# PROMPT:
Your task is to copy each line of the records that includes the string "will".
━━ SOURCE MATERIAL
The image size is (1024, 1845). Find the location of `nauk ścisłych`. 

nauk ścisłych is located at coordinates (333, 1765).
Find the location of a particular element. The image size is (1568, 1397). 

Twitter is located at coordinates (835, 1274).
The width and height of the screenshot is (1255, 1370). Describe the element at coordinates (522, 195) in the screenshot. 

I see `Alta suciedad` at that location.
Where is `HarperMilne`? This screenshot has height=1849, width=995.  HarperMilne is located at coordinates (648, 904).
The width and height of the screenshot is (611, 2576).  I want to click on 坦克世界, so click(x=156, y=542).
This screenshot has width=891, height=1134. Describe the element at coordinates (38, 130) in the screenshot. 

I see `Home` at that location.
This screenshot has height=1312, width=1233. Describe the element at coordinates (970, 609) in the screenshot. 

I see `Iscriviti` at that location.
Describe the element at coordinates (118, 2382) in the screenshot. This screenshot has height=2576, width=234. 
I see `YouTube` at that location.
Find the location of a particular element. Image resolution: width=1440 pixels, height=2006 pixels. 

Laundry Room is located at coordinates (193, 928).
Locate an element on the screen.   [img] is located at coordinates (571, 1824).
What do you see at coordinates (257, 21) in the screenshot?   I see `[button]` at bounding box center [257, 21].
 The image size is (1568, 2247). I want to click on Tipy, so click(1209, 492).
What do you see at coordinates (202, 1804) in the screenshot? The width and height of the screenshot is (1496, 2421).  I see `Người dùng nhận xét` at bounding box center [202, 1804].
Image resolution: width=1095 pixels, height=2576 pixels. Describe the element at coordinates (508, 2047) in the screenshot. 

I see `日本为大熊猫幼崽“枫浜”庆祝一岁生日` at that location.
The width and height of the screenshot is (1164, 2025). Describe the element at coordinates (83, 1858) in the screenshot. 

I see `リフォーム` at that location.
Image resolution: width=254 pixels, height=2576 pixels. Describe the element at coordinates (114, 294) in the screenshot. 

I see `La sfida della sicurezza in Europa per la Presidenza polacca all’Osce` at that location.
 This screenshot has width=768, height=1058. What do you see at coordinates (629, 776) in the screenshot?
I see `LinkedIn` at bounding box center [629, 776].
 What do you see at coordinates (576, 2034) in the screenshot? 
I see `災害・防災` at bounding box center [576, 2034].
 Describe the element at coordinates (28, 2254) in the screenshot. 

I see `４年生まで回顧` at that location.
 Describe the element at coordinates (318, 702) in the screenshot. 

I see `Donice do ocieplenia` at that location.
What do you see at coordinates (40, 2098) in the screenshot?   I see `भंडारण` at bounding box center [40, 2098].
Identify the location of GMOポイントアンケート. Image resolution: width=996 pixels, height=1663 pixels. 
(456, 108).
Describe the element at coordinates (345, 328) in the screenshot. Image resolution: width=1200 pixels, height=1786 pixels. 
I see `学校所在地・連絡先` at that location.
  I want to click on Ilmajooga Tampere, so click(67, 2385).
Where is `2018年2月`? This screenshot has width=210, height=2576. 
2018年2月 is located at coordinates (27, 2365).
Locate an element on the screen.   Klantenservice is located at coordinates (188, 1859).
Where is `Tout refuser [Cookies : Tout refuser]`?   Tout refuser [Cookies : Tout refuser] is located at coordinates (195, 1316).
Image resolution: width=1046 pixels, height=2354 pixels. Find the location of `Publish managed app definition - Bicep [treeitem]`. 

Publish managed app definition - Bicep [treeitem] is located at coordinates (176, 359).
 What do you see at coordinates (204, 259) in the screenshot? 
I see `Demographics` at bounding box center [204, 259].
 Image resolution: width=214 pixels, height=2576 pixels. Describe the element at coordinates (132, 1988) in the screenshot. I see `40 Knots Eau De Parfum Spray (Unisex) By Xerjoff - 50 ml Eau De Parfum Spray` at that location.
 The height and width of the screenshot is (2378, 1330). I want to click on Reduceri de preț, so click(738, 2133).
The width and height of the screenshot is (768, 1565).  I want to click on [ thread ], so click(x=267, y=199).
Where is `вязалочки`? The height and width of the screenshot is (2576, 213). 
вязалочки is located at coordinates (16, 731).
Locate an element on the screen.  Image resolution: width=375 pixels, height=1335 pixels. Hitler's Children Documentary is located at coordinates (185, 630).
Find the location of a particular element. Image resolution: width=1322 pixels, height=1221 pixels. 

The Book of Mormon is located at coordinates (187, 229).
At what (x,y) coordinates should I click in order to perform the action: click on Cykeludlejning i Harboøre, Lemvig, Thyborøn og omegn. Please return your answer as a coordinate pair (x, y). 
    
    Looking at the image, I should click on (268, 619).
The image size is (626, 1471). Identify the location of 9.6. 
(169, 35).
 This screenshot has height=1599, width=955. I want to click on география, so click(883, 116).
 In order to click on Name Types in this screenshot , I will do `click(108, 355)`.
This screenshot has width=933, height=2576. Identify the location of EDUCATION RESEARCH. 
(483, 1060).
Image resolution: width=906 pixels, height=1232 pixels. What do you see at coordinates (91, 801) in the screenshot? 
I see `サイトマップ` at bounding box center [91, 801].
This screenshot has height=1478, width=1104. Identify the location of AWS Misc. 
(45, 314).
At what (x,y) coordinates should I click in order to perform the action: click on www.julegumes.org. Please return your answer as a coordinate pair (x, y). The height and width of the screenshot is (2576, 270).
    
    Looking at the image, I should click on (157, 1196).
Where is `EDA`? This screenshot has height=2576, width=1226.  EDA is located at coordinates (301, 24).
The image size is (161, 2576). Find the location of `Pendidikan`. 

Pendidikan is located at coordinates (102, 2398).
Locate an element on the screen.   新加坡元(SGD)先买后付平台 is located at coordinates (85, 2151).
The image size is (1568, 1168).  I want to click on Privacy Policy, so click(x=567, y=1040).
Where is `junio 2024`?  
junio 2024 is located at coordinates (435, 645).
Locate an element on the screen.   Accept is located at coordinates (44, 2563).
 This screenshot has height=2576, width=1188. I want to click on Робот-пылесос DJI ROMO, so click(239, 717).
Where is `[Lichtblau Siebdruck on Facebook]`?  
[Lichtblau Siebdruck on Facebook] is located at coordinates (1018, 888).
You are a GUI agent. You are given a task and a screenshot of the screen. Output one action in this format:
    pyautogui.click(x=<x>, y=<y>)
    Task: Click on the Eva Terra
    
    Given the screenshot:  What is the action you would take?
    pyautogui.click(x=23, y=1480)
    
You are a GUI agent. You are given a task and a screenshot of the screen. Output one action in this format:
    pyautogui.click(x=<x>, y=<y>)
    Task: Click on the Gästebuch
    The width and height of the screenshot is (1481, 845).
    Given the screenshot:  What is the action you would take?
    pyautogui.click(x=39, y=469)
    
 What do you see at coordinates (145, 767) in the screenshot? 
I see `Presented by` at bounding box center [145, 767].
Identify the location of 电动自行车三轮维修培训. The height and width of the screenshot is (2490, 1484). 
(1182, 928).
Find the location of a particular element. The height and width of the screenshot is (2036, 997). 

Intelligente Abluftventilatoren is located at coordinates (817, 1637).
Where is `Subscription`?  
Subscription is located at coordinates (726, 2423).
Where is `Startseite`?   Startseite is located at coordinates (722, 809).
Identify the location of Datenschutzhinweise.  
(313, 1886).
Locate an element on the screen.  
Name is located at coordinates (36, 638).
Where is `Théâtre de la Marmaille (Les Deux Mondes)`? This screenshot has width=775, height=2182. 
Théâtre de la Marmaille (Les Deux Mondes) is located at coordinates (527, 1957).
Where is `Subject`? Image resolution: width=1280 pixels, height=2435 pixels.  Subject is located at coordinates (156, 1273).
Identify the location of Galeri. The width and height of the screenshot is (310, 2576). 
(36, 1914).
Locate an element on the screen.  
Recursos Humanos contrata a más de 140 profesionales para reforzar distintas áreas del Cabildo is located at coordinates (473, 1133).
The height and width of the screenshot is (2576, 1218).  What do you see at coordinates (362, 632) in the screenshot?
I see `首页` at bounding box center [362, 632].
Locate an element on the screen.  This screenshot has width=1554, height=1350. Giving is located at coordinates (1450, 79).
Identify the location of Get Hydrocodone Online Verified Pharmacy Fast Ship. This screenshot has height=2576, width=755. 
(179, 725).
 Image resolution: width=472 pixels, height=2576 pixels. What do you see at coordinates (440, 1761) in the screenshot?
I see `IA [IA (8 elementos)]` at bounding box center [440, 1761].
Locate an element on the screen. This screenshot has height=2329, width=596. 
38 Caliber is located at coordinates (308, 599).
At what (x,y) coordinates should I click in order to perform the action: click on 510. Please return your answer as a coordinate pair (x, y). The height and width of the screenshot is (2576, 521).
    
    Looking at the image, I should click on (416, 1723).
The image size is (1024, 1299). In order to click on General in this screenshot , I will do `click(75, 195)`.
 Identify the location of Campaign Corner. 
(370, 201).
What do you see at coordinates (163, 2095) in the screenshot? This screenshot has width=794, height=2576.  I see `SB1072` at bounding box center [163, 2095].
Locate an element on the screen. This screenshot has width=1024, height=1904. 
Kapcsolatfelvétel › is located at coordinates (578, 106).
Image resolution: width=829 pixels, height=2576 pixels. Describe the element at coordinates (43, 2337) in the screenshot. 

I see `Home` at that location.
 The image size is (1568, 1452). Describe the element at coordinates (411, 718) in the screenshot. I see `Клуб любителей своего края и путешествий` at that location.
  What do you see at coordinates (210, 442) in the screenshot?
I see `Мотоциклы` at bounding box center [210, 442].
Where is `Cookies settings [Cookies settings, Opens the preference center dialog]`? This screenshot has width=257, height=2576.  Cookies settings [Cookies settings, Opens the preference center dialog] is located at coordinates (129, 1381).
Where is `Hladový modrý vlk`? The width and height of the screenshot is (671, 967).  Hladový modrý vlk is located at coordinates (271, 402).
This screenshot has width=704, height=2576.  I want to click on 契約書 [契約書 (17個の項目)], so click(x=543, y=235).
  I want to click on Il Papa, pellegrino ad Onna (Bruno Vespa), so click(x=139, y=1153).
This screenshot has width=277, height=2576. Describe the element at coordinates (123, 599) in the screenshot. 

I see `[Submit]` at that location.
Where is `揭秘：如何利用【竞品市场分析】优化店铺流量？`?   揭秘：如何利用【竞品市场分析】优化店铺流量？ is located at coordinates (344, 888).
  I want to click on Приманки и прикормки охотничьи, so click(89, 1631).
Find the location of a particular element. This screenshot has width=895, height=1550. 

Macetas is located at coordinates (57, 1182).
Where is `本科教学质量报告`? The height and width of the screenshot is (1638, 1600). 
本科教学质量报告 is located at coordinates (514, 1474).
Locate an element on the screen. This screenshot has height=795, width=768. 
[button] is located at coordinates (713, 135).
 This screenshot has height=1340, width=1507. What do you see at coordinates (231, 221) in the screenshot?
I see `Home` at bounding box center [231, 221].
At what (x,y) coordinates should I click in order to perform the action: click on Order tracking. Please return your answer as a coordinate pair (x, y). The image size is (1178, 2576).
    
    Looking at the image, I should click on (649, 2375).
━━━━
# RESULT OF THE EXERCISE:
 In order to click on Name Types in this screenshot , I will do `click(108, 355)`.
The image size is (1024, 1299). In order to click on General in this screenshot , I will do `click(75, 195)`.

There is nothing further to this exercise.